TECHNICAL DETAILS
Sony A7iii
Sony FE 28-70 GM
1/25 at f/6.3, ISO 16,000
LOW LIGHT WONDER
I just had the good fortune of shooting a wedding for someone I’ve known for probably 40 years. She’s a step-mother to one of my oldest friends, and the occasion of her re-marriage was a happy milestone all around. I met with her and her then fiancée at the venue, a country club in the greater Twin Cities area, for lunch before the event to review plans and check out the location. Lunch was mid-day, and even then, the dark paneling and little overhead lighting made me keenly aware that a winter wedding in the late afternoon was going to make for some very challenging lighting conditions on the day of the ceremony. I spent a little time in the room where the ceremony would take place looking at the arrangement of the windows, exterior lighting sources and what there would be for overheads. With flash out of the question for a low-key, candlelit ceremony, it was evident I was going to be pushing the limits of any camera’s capabilities.
A week or two prior to the wedding event, I had upgraded one of my camera bodies to the new Sony A7iii. I am not generally an early adopter of upgrading bodies, but there were a couple of really killer features of the mark iii Sony that pushed me to do it. Among those, was increased low-light performance. And the A7ii was already pretty good in low light. So I was eager to see if the new body could buy me a stop or two while shooting this event.
Wedding day arrived, and it was beautiful. A fresh coating of snow dusted the outside environs, and the inside was decked out beautifully. I arrived early and we did a lot of portraits and other shots while it was still light outside. As the ceremony neared – a 5:00 p.m. scheduled start just a week after the winter solstice – my predictions about tricky lighting were indeed validated. The ceremony room was lit mostly by candles and some quite dim overhead recessed incandescents. Outside the main windows behind where the participants and officiant would stand, the last of the Blue Hour was enough to outline trees, and the club’s holiday decoration lights glowed across the fresh snow from trees and bushes in the distance. If I could balance the inside and outside lighting, I knew it would make for a really memorable shot of the actual event.

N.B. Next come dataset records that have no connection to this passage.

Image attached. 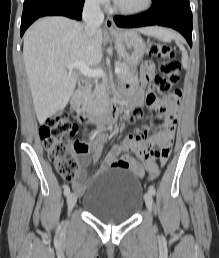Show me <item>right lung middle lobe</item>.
Returning <instances> with one entry per match:
<instances>
[{"label":"right lung middle lobe","mask_w":219,"mask_h":258,"mask_svg":"<svg viewBox=\"0 0 219 258\" xmlns=\"http://www.w3.org/2000/svg\"><path fill=\"white\" fill-rule=\"evenodd\" d=\"M29 1H31V0H25V2H24V3H27V2H29Z\"/></svg>","instance_id":"dd1d6c3e"}]
</instances>
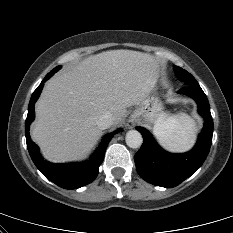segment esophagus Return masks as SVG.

For the ceremony, I kept my A7ii on a big tripod at the back of the room with the 70-200 on for closer shots of the couple and speakers. I hand held the A7iii with the 28-70 G Master on it to get shots from different angles in the back. There was little I could control for lighting, so I shot aperture priority, set manual white balance, and used Auto ISO. I captured a number of shots that seemed to balance interior and exterior conditions pretty well, at least as far as I could tell while chimping a bit while shooting. I had to pay attention to events too closely to do more than a cursory inspection to ensure I was getting something recorded.
Back home after the event, I uploaded and backed up all the data, and took a quick look through. This image jumped out, and with some moderate post-processing, I was able to really capture the feel of the dramatic lighting, balancing the outside holiday lights, a little remaining light in the western sky, and the interior candles and overheads. Despite having a fast lens on with the 28-70 GM, I used a moderate f6.3 exposure to ensure I had gradual focus fall-off from through the audience and into the far background with the trees and lights.
It was only after working on the shot for a little bit that I looked at the EXIF data from the image and noticed that the ISO was at 16,000! I was floored. While I was used to good low-light performance from the A7ii, the ability of the A7iii to capture this scene – hand held, no less – at that super high ISO and produce the image as well as it did was astounding to me. Perhaps still as a legacy of growing up shooting film, the concept of shooting usable images with only moderate grain at ISO 16,000 is just jaw-dropping. The bride loved the image, and I was happy knowing my upgraded camera body had indeed made a difference in my ability to create memorable images from this special day.